One of the joys of operational privacy professionals is getting that random, Friday afternoon Slack from someone on the product team asking, "Can we [insert questionable action] with our customer data?"
Our responses are thoughtful yet formulaic, often based on what's been outlined in the company's privacy policy. But wouldn't it be nice if we could simply say, "Of course! Go right ahead!" and insert a cute on-trend gif and win the rare praise from teams who often think of compliance as a roadblock?
Well, synthetic data may get us a few steps closer to becoming BFFs with those profit-center stakeholders.
What is synthetic data?
You've likely heard about this privacy-enhancing technology in the recent artificial intelligence-centered public and scientific discourse, but you may not be aware that most privacy pros are older than its origin, as the technology emerged around the '90s.
And, unsurprisingly, synthetic data as a PET has only gained traction in the last few years, given advances in generative AI.
I know what you're thinking: "What about deidentification and anonymization?"
Indeed, while these privacy-preserving options have been formalized in the California Consumer Privacy Act and EU General Data Protection Regulation, respectively, there are scarce product managers or data scientists with any desire to adopt these methods, given the decreased utility and statistical relevance of the resulting data.

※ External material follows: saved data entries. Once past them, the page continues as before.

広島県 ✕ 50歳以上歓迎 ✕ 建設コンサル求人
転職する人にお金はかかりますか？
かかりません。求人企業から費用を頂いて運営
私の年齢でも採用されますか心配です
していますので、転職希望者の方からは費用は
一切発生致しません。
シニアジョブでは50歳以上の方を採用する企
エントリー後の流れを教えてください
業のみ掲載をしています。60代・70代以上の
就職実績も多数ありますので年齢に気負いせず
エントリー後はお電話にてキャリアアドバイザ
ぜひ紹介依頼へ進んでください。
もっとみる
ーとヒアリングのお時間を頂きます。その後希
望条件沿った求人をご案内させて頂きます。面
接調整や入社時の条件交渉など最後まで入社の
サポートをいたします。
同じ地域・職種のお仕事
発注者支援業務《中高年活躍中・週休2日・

To better understand how companies can practically operationalize synthetic data tooling, I reached out to Gonçalo Martins Ribeiro, a Portugal native/San Francisco transplant and founder of YData, a start-up pioneering commercial adoption of synthetic data generation, for some elucidation (and to practice my very limited Portuguese). Vamos a isso!

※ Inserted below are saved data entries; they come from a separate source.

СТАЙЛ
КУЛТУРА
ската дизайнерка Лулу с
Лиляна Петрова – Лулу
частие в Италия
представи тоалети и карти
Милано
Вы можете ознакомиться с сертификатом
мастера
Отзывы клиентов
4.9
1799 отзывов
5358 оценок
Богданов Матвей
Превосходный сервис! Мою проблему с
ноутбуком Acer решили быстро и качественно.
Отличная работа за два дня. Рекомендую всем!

Synthetic data versus real data
As the term suggests, synthetic data isn't, well, real. It's data generated through computer programs instead of data collected from people and events happening in the real world.
That said, from a business perspective, synthetic data is considered the most useful when it's derived from "real" data, as it maintains the same statistical properties as the source data.

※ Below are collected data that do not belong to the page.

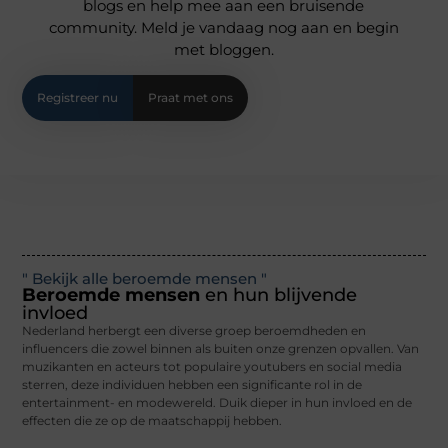
blogs en help mee aan een bruisende
community. Meld je vandaag nog aan en begin
met bloggen.
Registreer nu
Praat met ons
" Bekijk alle beroemde mensen "
Beroemde mensen
en hun blijvende
invloed
Nederland herbergt een diverse groep beroemdheden en
influencers die zowel binnen als buiten onze grenzen opvallen. Van
muzikanten en acteurs tot populaire youtubers en social media
sterren, deze individuen hebben een significante rol in de
entertainment- en modewereld. Duik dieper in hun invloed en de
effecten die ze op de maatschappij hebben.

And in order to maintain this "fidelity," synthetic data isn't created by any run-of-the-mill computer program.
"The computer programs which generate synthetic data model the original statistical distributions and structure of real datasets. So, even though the output data might be 'fake,' it still maintains its utility for extracting insights and training models," Ribeiro said.
I find this point critical — we know that our stakeholders rely on "real" data to support feature development, analytics, testing, forecasting and other vital business-supporting activities, so ensuring the continued usefulness of data is vital.
Ribeiro concurred. "Recent advances in AI have enabled the creation of even more realistic synthetic datasets, with deep learning models leading the innovation in this field. These models can be automatically trained on available data, and then be used to generate new, unlimited synthetic data samples."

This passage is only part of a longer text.